* _DATA FOR PROCESSING_:
━━━━
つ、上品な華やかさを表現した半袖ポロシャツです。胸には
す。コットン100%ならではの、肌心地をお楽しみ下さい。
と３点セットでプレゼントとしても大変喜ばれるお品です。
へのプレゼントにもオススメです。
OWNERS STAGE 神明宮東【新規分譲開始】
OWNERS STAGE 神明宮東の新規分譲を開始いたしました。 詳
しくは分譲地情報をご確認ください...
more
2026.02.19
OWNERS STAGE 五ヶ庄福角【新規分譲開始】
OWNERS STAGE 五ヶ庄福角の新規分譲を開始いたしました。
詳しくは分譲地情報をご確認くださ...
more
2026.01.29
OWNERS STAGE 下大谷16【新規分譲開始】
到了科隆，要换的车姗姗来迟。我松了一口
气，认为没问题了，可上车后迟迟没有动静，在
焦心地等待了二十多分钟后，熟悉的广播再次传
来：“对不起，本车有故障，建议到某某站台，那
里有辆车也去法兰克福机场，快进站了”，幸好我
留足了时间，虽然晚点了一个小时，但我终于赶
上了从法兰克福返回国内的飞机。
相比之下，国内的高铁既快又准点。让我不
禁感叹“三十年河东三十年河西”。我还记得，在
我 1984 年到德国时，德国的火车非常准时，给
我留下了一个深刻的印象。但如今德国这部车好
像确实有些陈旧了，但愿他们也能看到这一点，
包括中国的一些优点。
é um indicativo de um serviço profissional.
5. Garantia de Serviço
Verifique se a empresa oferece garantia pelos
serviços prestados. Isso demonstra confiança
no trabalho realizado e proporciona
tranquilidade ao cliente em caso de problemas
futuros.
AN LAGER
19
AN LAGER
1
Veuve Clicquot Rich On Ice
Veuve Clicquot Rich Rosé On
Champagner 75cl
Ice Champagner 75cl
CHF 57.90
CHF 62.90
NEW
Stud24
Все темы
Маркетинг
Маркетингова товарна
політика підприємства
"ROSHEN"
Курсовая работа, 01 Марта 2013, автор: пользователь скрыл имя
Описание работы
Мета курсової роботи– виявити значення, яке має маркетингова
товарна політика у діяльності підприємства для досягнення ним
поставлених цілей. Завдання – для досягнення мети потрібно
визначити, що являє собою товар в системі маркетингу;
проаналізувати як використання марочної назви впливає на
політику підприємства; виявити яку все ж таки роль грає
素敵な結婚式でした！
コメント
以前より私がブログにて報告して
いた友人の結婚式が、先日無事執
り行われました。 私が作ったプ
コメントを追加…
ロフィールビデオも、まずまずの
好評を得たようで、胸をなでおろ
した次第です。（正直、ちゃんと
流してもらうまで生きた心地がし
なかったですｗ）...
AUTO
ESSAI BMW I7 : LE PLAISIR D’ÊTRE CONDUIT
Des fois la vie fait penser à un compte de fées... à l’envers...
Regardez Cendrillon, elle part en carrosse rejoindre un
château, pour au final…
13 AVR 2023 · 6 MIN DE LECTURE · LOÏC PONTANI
━━━━
Working from the material above, restate word for word the lines between the line with "Veuve Clicquot Rich Rosé On" and the line with "Мета курсової роботи–", both included, and only those.

* _RESPONSE TO THE TASK_:
Veuve Clicquot Rich Rosé On
Champagner 75cl
Ice Champagner 75cl
CHF 57.90
CHF 62.90
NEW
Stud24
Все темы
Маркетинг
Маркетингова товарна
політика підприємства
"ROSHEN"
Курсовая работа, 01 Марта 2013, автор: пользователь скрыл имя
Описание работы
Мета курсової роботи– виявити значення, яке має маркетингова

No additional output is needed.